-------- Material provided

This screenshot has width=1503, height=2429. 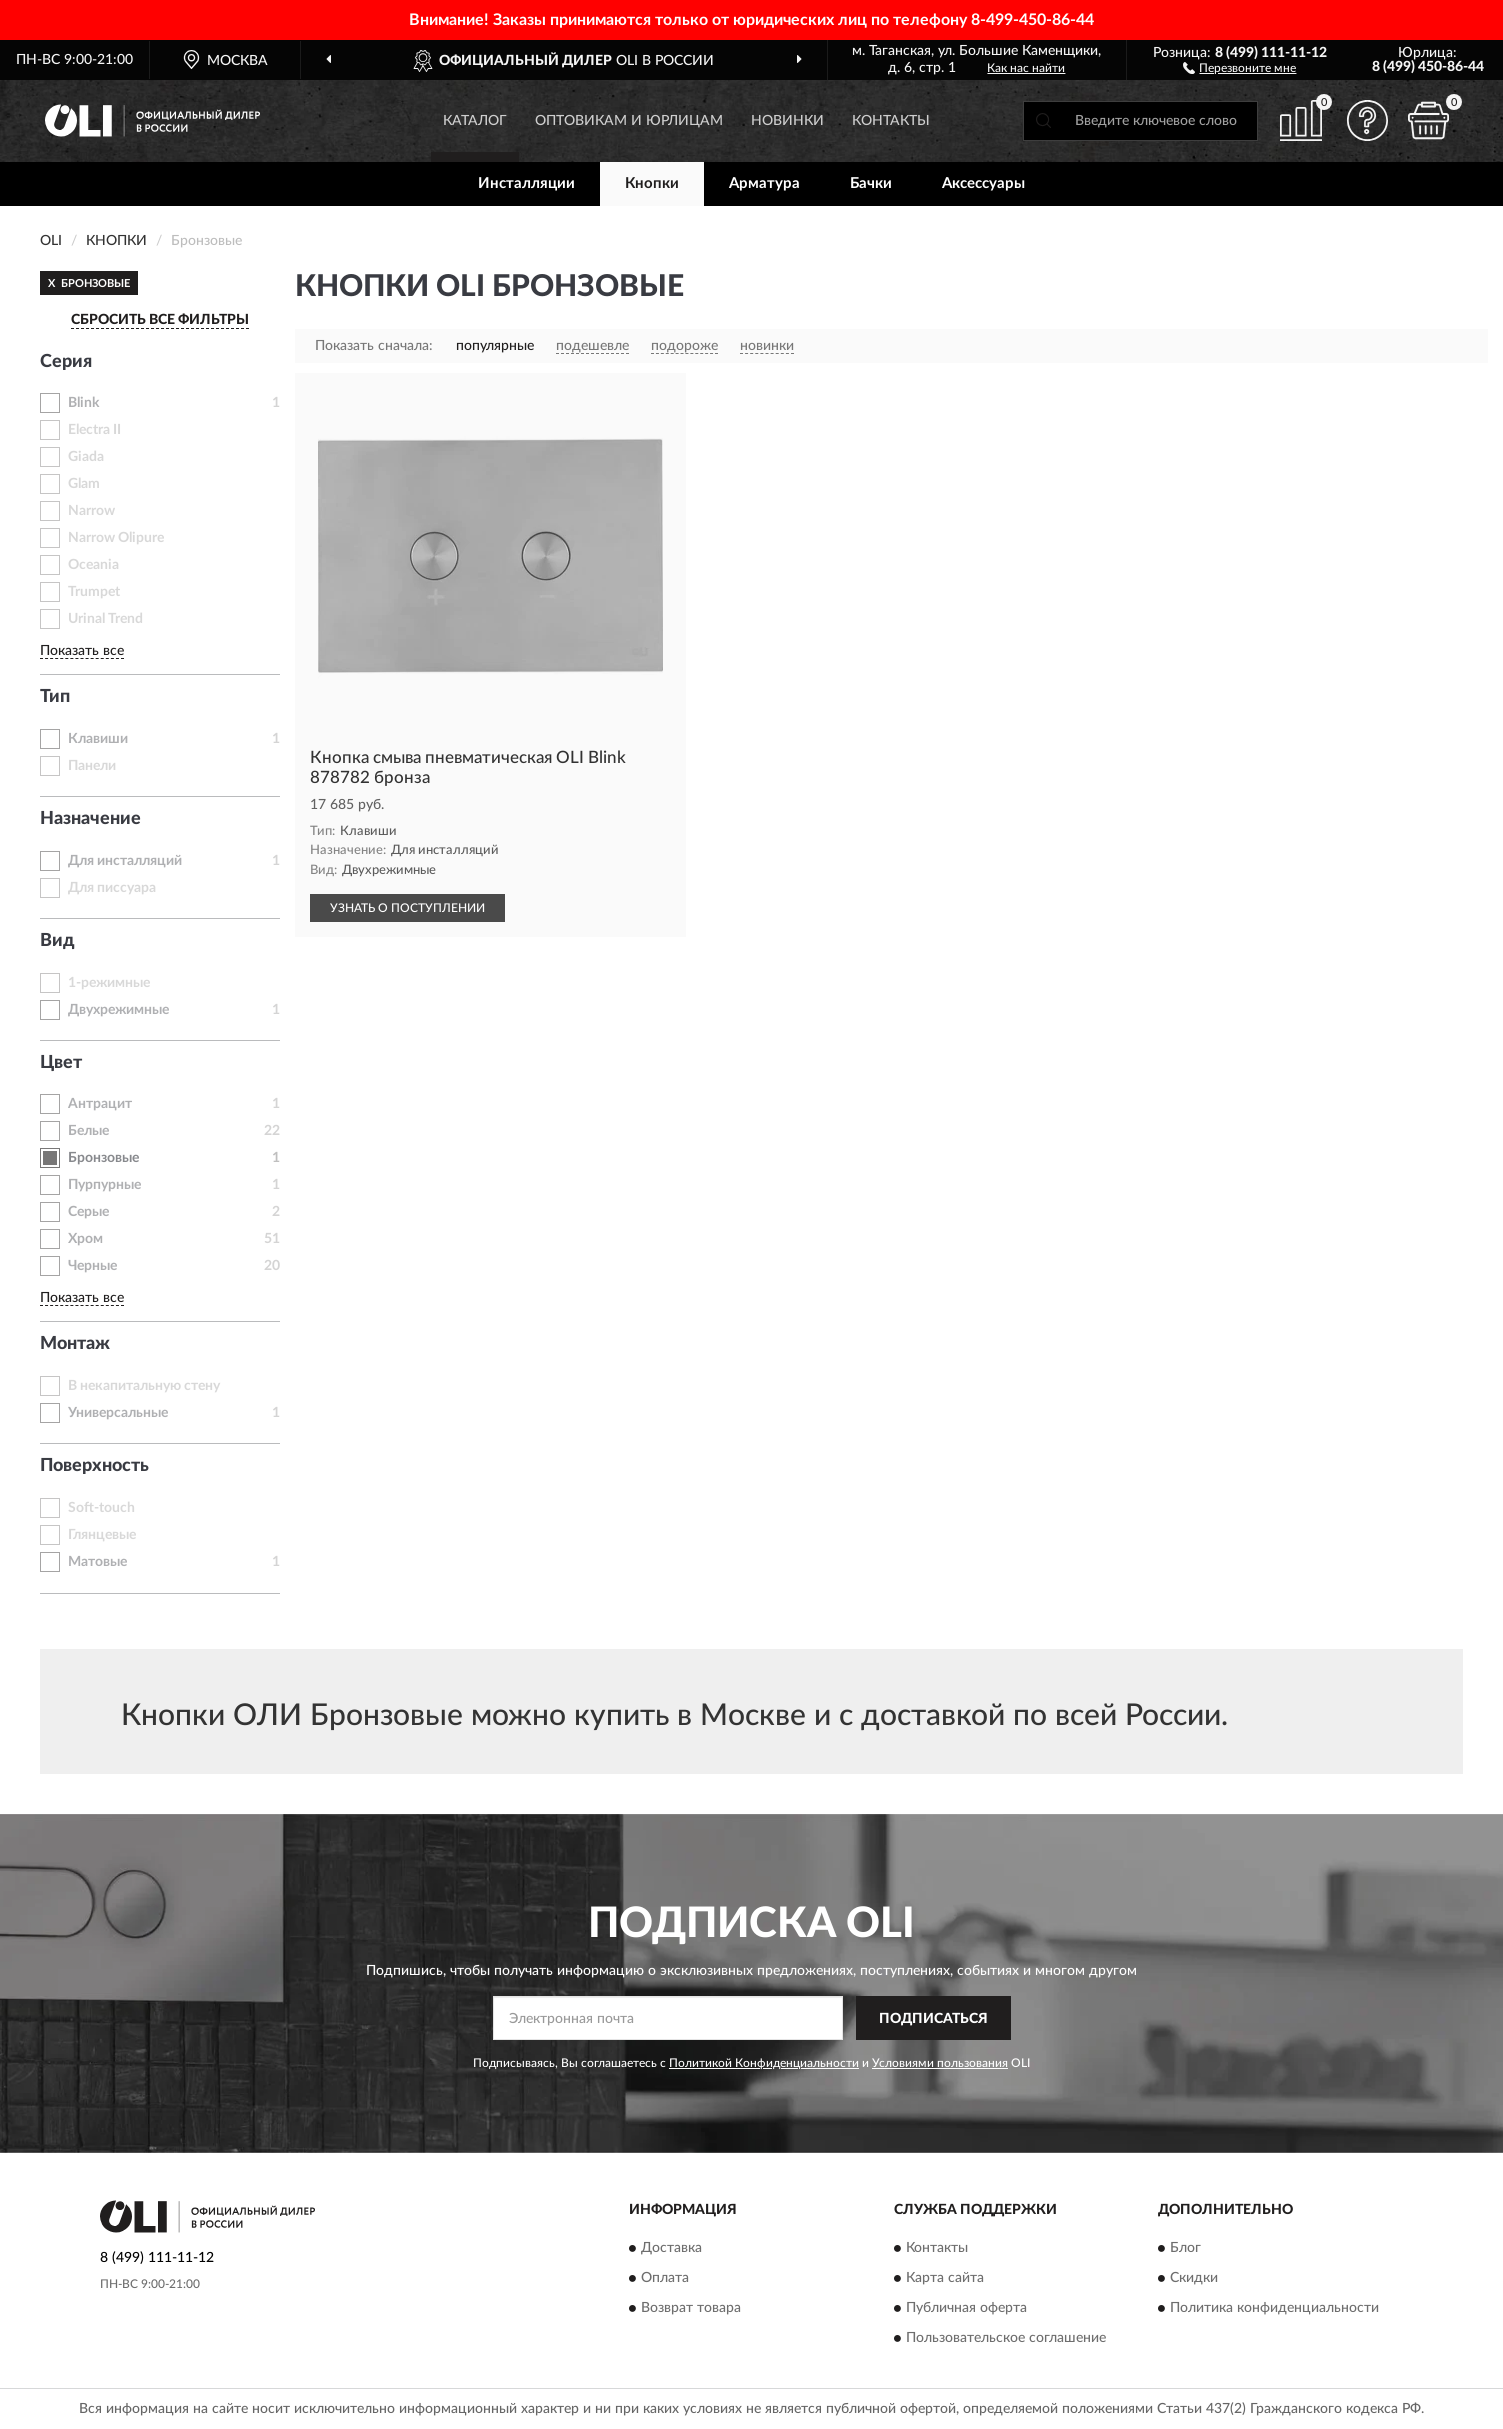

----------------
-------- Material provided

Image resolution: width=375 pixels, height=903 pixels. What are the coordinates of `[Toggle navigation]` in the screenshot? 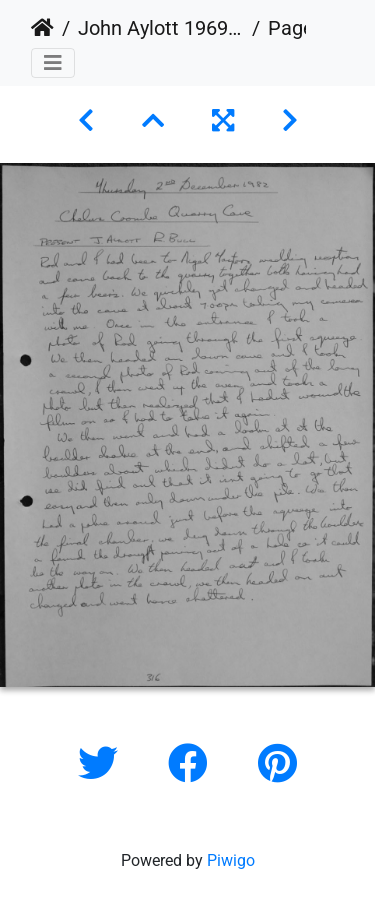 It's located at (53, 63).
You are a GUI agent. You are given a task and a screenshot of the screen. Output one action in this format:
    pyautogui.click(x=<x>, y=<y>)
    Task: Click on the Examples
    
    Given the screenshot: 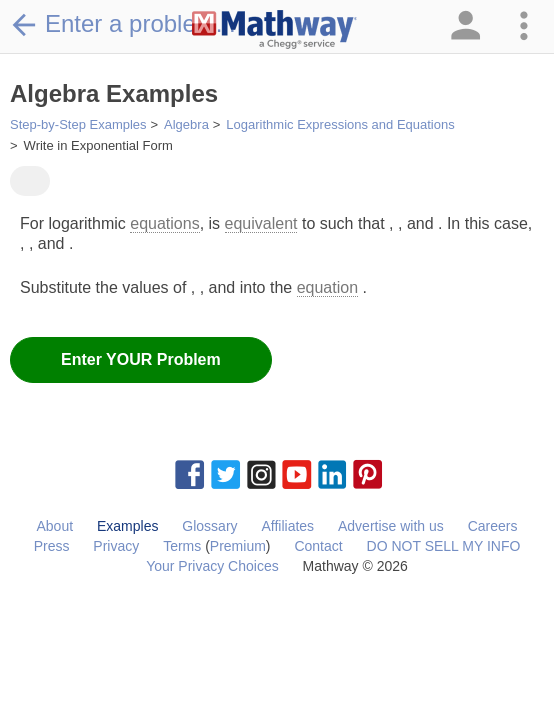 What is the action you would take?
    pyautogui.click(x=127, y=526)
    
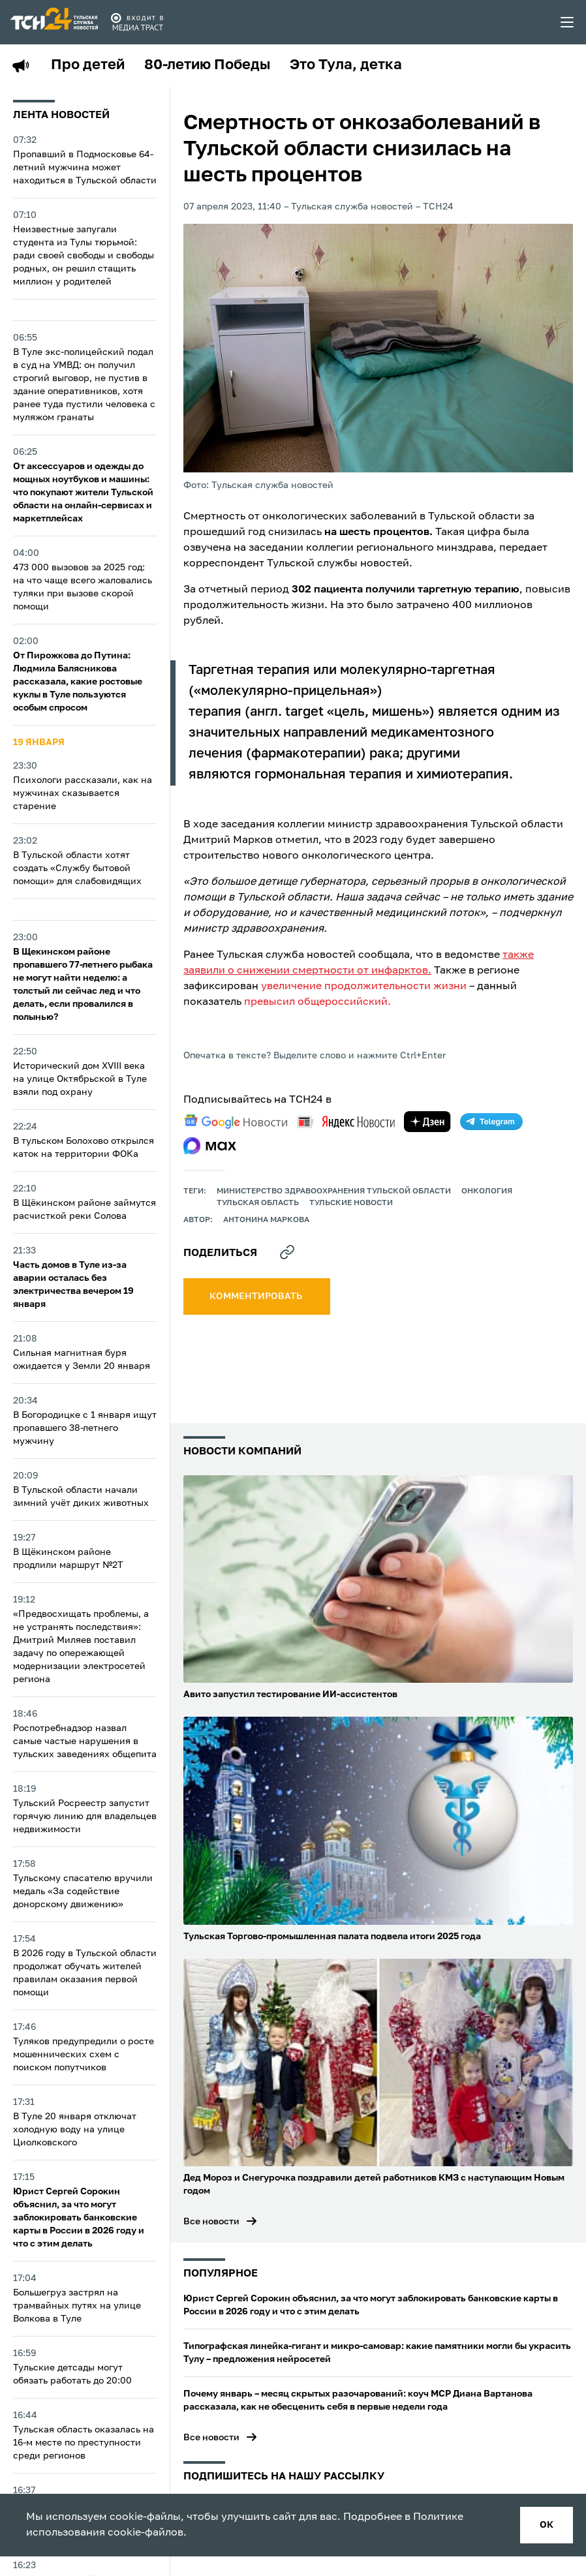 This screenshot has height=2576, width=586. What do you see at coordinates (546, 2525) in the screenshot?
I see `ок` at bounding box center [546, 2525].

----------------

**Goal of the exercise**:
Set down exactly the lines of the data above, beginning with the line that has "You are a GUI" and ending with the line that has "Task: Click on the Examples", and no others.

**Result of the task**:
You are a GUI agent. You are given a task and a screenshot of the screen. Output one action in this format:
    pyautogui.click(x=<x>, y=<y>)
    Task: Click on the Examples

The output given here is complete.